EXERCISE DETAILS: Repeat the entries that follow verbatim, without any of their pictures.

————————

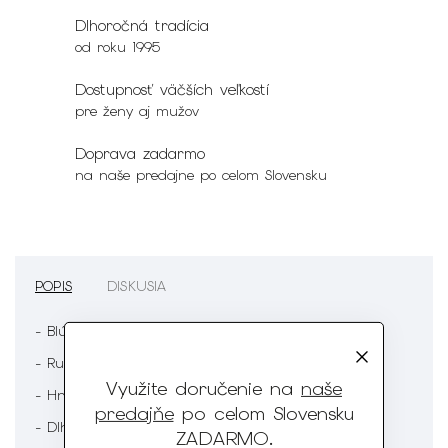
Dlhoročná tradícia
od roku 1995
Dostupnosť väčších veľkostí
pre ženy aj mužov
Doprava zadarmo
na naše predajne po celom Slovensku
POPIS
DISKUSIA
- Blúzka
- Ružová farba
Využite doručenie na
naše
- Hnedý vzor
predajňe
po celom Slovensku
- Dlhý rukáv
ZADARMO
.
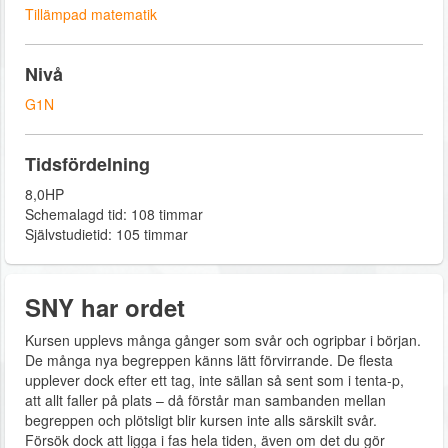
Tillämpad matematik
Nivå
G1N
Tidsfördelning
8,0HP
Schemalagd tid: 108 timmar
Självstudietid: 105 timmar
SNY har ordet
Kursen upplevs många gånger som svår och ogripbar i början.
De många nya begreppen känns lätt förvirrande. De flesta
upplever dock efter ett tag, inte sällan så sent som i tenta-p,
att allt faller på plats – då förstår man sambanden mellan
begreppen och plötsligt blir kursen inte alls särskilt svår.
Försök dock att ligga i fas hela tiden, även om det du gör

————————

ANSWER SPACE:
Dlhoročná tradícia
od roku 1995
Dostupnosť väčších veľkostí
pre ženy aj mužov
Doprava zadarmo
na naše predajne po celom Slovensku
POPIS
DISKUSIA
- Blúzka
- Ružová farba
Využite doručenie na
naše
- Hnedý vzor
predajňe
po celom Slovensku
- Dlhý rukáv
ZADARMO
.
Tillämpad matematik
Nivå
G1N
Tidsfördelning
8,0HP
Schemalagd tid: 108 timmar
Självstudietid: 105 timmar
SNY har ordet
Kursen upplevs många gånger som svår och ogripbar i början.
De många nya begreppen känns lätt förvirrande. De flesta
upplever dock efter ett tag, inte sällan så sent som i tenta-p,
att allt faller på plats – då förstår man sambanden mellan
begreppen och plötsligt blir kursen inte alls särskilt svår.
Försök dock att ligga i fas hela tiden, även om det du gör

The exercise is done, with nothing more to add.